Avverso il provvedimento di diniego sopracitato insorge la società  ricorrente, denunciando un’articolata serie di motivi di censura, dei quali si darà  conto nel prosieguo.
All’udienza del 25.10.2012 la causa è stata trattenuta in decisione.
Ritiene la Sezione che le ragioni che hanno indotto ad adottare la decisione cautelare di accoglimento vadano radicalmente riviste a seguito di complesso ed articolato ripensamento.
Deve in primo luogo premettersi che il provvedimento impugnato va qualificato quale atto amministrativo sorretto da una pluralità  di ragioni giustificative, sicchè la sufficienza anche di una sola di esse vale da un lato a supportare validamente il provvedimento e dall’altro – e sotto il diverso profilo processuale- la procedibilità  del ricorso dipende dalla contestazione puntuale di tutte le distinte ragioni (cosa effettivamente fatta dalla società  ricorrente).
Tanto premesso e venendo al merito delle prime doglianze mosse, la società  ricorrente contesta in primo luogo la violazione della normativa di settore (artt. 3, 41, 42 e 97 Cost.; art. 8, comma 6, L. 22 febbraio 2001, n. 36; art. 41, L. 1 agosto 2002, n. 166; artt. 86, 87, 90, 93, D.Lgs 1 agosto 2003, n. 259 (Codice delle comunicazioni); artt. 3 e 4 DPCM 8 luglio 2003; art. 1, 3 e 6, L. 7 agosto 1990, n. 241; punti A.1, A.2 e A. 3 del Regolamento Regionale della Puglia 14 settembre 2006, n. 14; artt. 2 e 5, NTA del PUTT della Regione Puglia approvato con delibera della Giunta regionale 15 dicembre 2000, n. 1748) e l’eccesso di potere per erroneità  dei presupposti, travisamento dei fatti, irragionevolezza, illogicità , contraddittorietà  e genericità .
La pretesa del parere dell’ARPA post-attivazione sarebbe assolutamente erronea: da un lato, l’ARPA ha emesso il parere preventivo favorevole sulla istanza di RTI e, dall’altro, il parere post-attivazione non può essere preteso dal Comune prima dell’avvio dell’esercizio della nuova configurazione delle antenne che, a sua volta, è necessariamente subordinato al rilascio dell’autorizzazione.
In proposito, il punto A.3 del Regolamento Regionale 14 settembre 2006, n. 14, stabilisce che “l’operatore, dopo il perfezionamento del prescritto titolo di legittimazione, ha l’obbligo di comunicare all’ARPA ed al Comune, entro 10 giorni dalla messa in esercizio dell’impianto, la data di attivazione dello stesso in modo da consentire all’ARPA l’esecuzione di misure post-attivazione onde verificare il rispetto dei limiti e degli obiettivi di qualità  applicabili alla luce del DPCM 8 luglio 2003. ¦ I risultati di detta indagine, ripostati da ARPA in una certificazione di conformità  post-attivazione devono essere comunicati al Comune ed all’operatore. La certificazione di conformità  post-attivazione deve essere redatta in condizioni di impianto attivo a regime”.
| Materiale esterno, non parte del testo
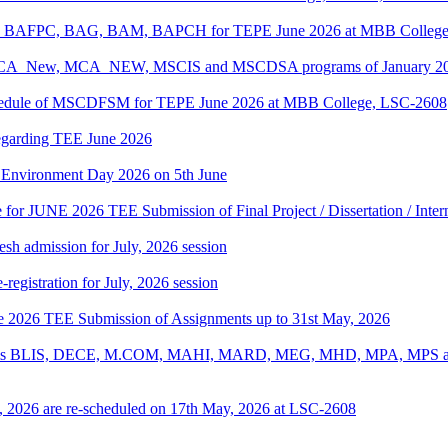
PC, BAFPC, BAG, BAM, BAPCH for TEPE June 2026 at MBB College
, BCA_New, MCA_NEW, MSCIS and MSCDSA programs of January 2026
Schedule of MSCDFSM for TEPE June 2026 at MBB College, LSC-2608
regarding TEE June 2026
d Environment Day 2026 on 5th June
te for JUNE 2026 TEE Submission of Final Project / Dissertation / Inte
h admission for July, 2026 session
gistration for July, 2026 session
une 2026 TEE Submission of Assignments up to 31st May, 2026
ograms BLIS, DECE, M.COM, MAHI, MARD, MEG, MHD, MPA, MPS and
, 2026 are re-scheduled on 17th May, 2026 at LSC-2608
Parrebbe, dunque, evidente l’illegittimità  della pretesa del Comune di Corato, laddove l’Ente ha motivato il diniego dell’autorizzazione richiesta dall’operatore con la mancata produzione del parere dell’ARPA di post-attivazione, dimenticando che quest’ultimo documento consegue, ex Reg. Reg. 14/06, all’attivazione “a regime” dell’impianto, la quale, a sua volta, è necessariamente subordinata al rilascio del titolo abilitativo (autorizzazione) da parte del Comune.
Opinando come vuole il Comune non sarebbe mai possibile ottenere l’autorizzazione perchè il parere post-attivazione dell’ARPA, la cui consegna è pretesa dal Comune in fase di istruttoria, presuppone proprio il rilascio della stessa autorizzazione e l’avvio dell’impianto.
Nemmeno meriterebbe considerazione la circostanza adombrata nel provvedimento di diniego impugnato, secondo la quale il Comune lamenterebbe di non aver ricevuto il parere post-attivazione relativo alla configurazione delle antenne precedente alla nuova domanda di autorizzazione.
Non vi sarebbe, infatti, nessuna interferenza tra il procedimento attinente l’attivazione dell’impianto esistente (per cui è stata riscontrata la mancanza del parere post attivazione dell’ impianto già  esistente ed a regime) ed il procedimento in esame che è volto a richiedere l’autorizzazione di una diversa configurazione delle antenne poste sul traliccio esistente (in sostanza, il collocamento delle antenne già  presenti ad altezze inferiori e l’aggiunta di una nuova antenna), rilevando il parere post-attivazione dell’ARPA solo in riferimento a tale ultimo assetto proposto e non con riguardo ad altre precedenti configurazioni.
La richiesta del Comune comporterebbe, quindi, un inutile aggravio del procedimento, in violazione dell’art. 1, L. 241/90.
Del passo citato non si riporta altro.